Exercise description:
Please restate the data below word for word, omitting all images.

Document layout analysis data
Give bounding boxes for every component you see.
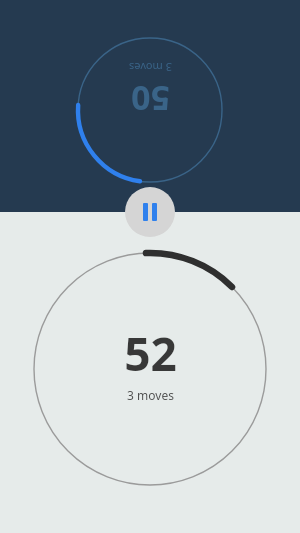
staticText: 52 [124,322,177,385]
button[interactable]: 52 [0,212,300,533]
staticText: 3 moves [129,60,172,75]
button[interactable]: 50 [0,0,300,212]
staticText: 3 moves [127,387,174,403]
staticText: 50 [131,76,170,122]
button[interactable]: Pause [125,187,175,237]
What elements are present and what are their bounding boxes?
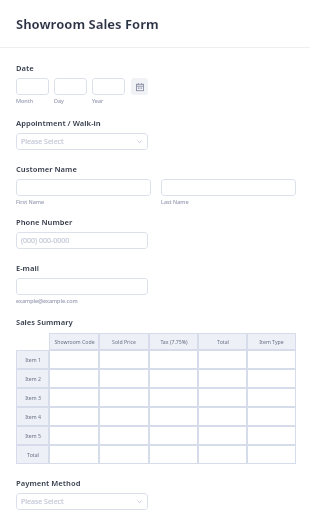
staticText: Last Name xyxy=(161,198,189,205)
staticText: Day xyxy=(54,97,64,104)
staticText: Item 5 xyxy=(25,432,41,439)
button[interactable] xyxy=(99,388,149,407)
button[interactable]: Open calendar picker xyxy=(131,78,148,95)
button[interactable] xyxy=(198,388,247,407)
staticText: Tax (7.75%) xyxy=(160,338,188,345)
button[interactable] xyxy=(198,369,247,388)
button[interactable] xyxy=(16,278,148,295)
staticText: Date xyxy=(16,63,34,73)
button[interactable] xyxy=(49,369,99,388)
button[interactable] xyxy=(149,407,198,426)
staticText: E-mail xyxy=(16,263,39,273)
button[interactable] xyxy=(99,350,149,369)
staticText: Appointment / Walk-in xyxy=(16,118,101,128)
button[interactable] xyxy=(49,388,99,407)
button[interactable] xyxy=(54,78,87,95)
staticText: Item Type xyxy=(259,338,284,345)
button[interactable] xyxy=(247,426,296,445)
staticText: Showroom Code xyxy=(54,338,95,345)
button[interactable] xyxy=(149,426,198,445)
button[interactable] xyxy=(99,407,149,426)
button[interactable] xyxy=(149,350,198,369)
button[interactable] xyxy=(247,369,296,388)
button[interactable]: Please Select xyxy=(16,493,148,510)
button[interactable] xyxy=(247,388,296,407)
button[interactable]: Please Select xyxy=(16,133,148,150)
button[interactable] xyxy=(149,445,198,464)
staticText: First Name xyxy=(16,198,45,205)
staticText: Phone Number xyxy=(16,217,73,227)
button[interactable] xyxy=(49,407,99,426)
staticText: Total xyxy=(27,451,39,458)
button[interactable] xyxy=(247,407,296,426)
staticText: Sold Price xyxy=(112,338,136,345)
staticText: Year xyxy=(92,97,104,104)
button[interactable] xyxy=(149,369,198,388)
button[interactable] xyxy=(49,426,99,445)
staticText: Item 2 xyxy=(25,375,41,382)
staticText: Item 3 xyxy=(25,394,41,401)
button[interactable] xyxy=(99,426,149,445)
staticText: Item 1 xyxy=(25,356,41,363)
button[interactable] xyxy=(49,350,99,369)
staticText: (000) 000-0000 xyxy=(21,236,70,246)
button[interactable] xyxy=(247,350,296,369)
staticText: Payment Method xyxy=(16,478,81,488)
staticText: Total xyxy=(217,338,229,345)
staticText: example@example.com xyxy=(16,297,78,304)
button[interactable] xyxy=(92,78,125,95)
button[interactable] xyxy=(198,350,247,369)
button[interactable] xyxy=(161,179,296,196)
staticText: Sales Summary xyxy=(16,317,73,327)
staticText: Item 4 xyxy=(25,413,41,420)
button[interactable] xyxy=(16,179,151,196)
button[interactable] xyxy=(99,445,149,464)
button[interactable] xyxy=(49,445,99,464)
button[interactable] xyxy=(149,388,198,407)
staticText: Showroom Sales Form xyxy=(16,15,159,33)
staticText: Month xyxy=(16,97,34,104)
button[interactable] xyxy=(99,369,149,388)
button[interactable]: (000) 000-0000 xyxy=(16,232,148,249)
button[interactable] xyxy=(16,78,49,95)
button[interactable] xyxy=(198,407,247,426)
staticText: Please Select xyxy=(21,497,64,507)
staticText: Customer Name xyxy=(16,164,77,174)
button[interactable] xyxy=(198,445,247,464)
button[interactable] xyxy=(198,426,247,445)
staticText: Please Select xyxy=(21,137,64,147)
button[interactable] xyxy=(247,445,296,464)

Output for this task:
Give bounding boxes for every component you see.
staticText: 52 [124,322,177,385]
button[interactable]: 52 [0,212,300,533]
staticText: 3 moves [129,60,172,75]
button[interactable]: 50 [0,0,300,212]
staticText: 3 moves [127,387,174,403]
staticText: 50 [131,76,170,122]
button[interactable]: Pause [125,187,175,237]
What elements are present and what are their bounding boxes?
staticText: Last Name xyxy=(161,198,189,205)
staticText: Day xyxy=(54,97,64,104)
staticText: Item 5 xyxy=(25,432,41,439)
button[interactable] xyxy=(99,388,149,407)
button[interactable]: Open calendar picker xyxy=(131,78,148,95)
button[interactable] xyxy=(198,388,247,407)
staticText: Tax (7.75%) xyxy=(160,338,188,345)
button[interactable] xyxy=(198,369,247,388)
button[interactable] xyxy=(16,278,148,295)
staticText: Date xyxy=(16,63,34,73)
button[interactable] xyxy=(49,369,99,388)
button[interactable] xyxy=(149,407,198,426)
staticText: E-mail xyxy=(16,263,39,273)
button[interactable] xyxy=(99,350,149,369)
staticText: Appointment / Walk-in xyxy=(16,118,101,128)
button[interactable] xyxy=(49,388,99,407)
button[interactable] xyxy=(54,78,87,95)
staticText: Item Type xyxy=(259,338,284,345)
button[interactable] xyxy=(247,426,296,445)
staticText: Showroom Code xyxy=(54,338,95,345)
button[interactable] xyxy=(149,426,198,445)
button[interactable] xyxy=(99,407,149,426)
button[interactable] xyxy=(149,350,198,369)
button[interactable] xyxy=(247,369,296,388)
button[interactable]: Please Select xyxy=(16,493,148,510)
button[interactable] xyxy=(247,388,296,407)
button[interactable]: Please Select xyxy=(16,133,148,150)
button[interactable] xyxy=(149,445,198,464)
staticText: First Name xyxy=(16,198,45,205)
staticText: Phone Number xyxy=(16,217,73,227)
button[interactable] xyxy=(49,407,99,426)
staticText: Total xyxy=(27,451,39,458)
button[interactable] xyxy=(247,407,296,426)
staticText: Sold Price xyxy=(112,338,136,345)
staticText: Year xyxy=(92,97,104,104)
button[interactable] xyxy=(149,369,198,388)
button[interactable] xyxy=(49,426,99,445)
staticText: Item 2 xyxy=(25,375,41,382)
staticText: Item 3 xyxy=(25,394,41,401)
button[interactable] xyxy=(99,426,149,445)
staticText: Item 1 xyxy=(25,356,41,363)
button[interactable] xyxy=(49,350,99,369)
staticText: (000) 000-0000 xyxy=(21,236,70,246)
button[interactable] xyxy=(247,350,296,369)
staticText: Payment Method xyxy=(16,478,81,488)
staticText: Total xyxy=(217,338,229,345)
staticText: example@example.com xyxy=(16,297,78,304)
button[interactable] xyxy=(92,78,125,95)
button[interactable] xyxy=(198,350,247,369)
button[interactable] xyxy=(161,179,296,196)
staticText: Sales Summary xyxy=(16,317,73,327)
staticText: Item 4 xyxy=(25,413,41,420)
button[interactable] xyxy=(16,179,151,196)
button[interactable] xyxy=(99,445,149,464)
button[interactable] xyxy=(49,445,99,464)
button[interactable] xyxy=(149,388,198,407)
staticText: Showroom Sales Form xyxy=(16,15,159,33)
staticText: Month xyxy=(16,97,34,104)
button[interactable] xyxy=(99,369,149,388)
button[interactable]: (000) 000-0000 xyxy=(16,232,148,249)
button[interactable] xyxy=(16,78,49,95)
button[interactable] xyxy=(198,407,247,426)
staticText: Please Select xyxy=(21,497,64,507)
staticText: Customer Name xyxy=(16,164,77,174)
button[interactable] xyxy=(198,445,247,464)
button[interactable] xyxy=(198,426,247,445)
staticText: Please Select xyxy=(21,137,64,147)
button[interactable] xyxy=(247,445,296,464)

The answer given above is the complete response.